(Data records)
Content starts

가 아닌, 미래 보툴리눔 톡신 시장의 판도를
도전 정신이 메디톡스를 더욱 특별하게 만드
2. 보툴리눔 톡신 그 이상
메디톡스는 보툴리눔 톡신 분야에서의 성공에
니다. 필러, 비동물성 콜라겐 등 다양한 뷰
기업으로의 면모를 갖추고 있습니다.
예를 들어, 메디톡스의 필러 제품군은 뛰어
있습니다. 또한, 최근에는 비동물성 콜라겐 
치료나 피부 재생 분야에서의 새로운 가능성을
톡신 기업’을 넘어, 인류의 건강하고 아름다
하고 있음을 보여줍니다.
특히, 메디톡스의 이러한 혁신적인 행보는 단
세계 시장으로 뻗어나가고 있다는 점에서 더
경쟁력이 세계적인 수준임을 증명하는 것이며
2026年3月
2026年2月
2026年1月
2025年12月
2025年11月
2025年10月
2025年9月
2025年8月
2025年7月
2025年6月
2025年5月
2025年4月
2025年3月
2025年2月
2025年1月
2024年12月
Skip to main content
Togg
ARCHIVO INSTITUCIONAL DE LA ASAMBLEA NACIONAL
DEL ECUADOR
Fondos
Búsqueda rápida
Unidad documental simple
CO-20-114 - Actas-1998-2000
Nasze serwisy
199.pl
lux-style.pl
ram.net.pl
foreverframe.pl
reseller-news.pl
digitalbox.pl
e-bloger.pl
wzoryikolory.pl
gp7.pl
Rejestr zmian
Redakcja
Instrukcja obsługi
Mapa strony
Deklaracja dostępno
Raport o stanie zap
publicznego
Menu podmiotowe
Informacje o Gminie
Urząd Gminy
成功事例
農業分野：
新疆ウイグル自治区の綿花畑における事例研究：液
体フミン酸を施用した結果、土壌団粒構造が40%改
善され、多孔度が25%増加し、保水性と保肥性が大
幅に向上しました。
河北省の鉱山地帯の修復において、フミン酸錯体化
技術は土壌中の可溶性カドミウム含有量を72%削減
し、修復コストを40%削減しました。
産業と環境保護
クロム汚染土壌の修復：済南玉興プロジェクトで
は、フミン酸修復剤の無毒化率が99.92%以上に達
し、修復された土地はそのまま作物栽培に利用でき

Content ends

● Prompt: From the very first line of the data through the line with "특히, 메디톡스의 이러한 혁신적인 행보는 단" in it, please reproduce each line exactly and output nothing more.

● Response to the task:
가 아닌, 미래 보툴리눔 톡신 시장의 판도를
도전 정신이 메디톡스를 더욱 특별하게 만드
2. 보툴리눔 톡신 그 이상
메디톡스는 보툴리눔 톡신 분야에서의 성공에
니다. 필러, 비동물성 콜라겐 등 다양한 뷰
기업으로의 면모를 갖추고 있습니다.
예를 들어, 메디톡스의 필러 제품군은 뛰어
있습니다. 또한, 최근에는 비동물성 콜라겐 
치료나 피부 재생 분야에서의 새로운 가능성을
톡신 기업’을 넘어, 인류의 건강하고 아름다
하고 있음을 보여줍니다.
특히, 메디톡스의 이러한 혁신적인 행보는 단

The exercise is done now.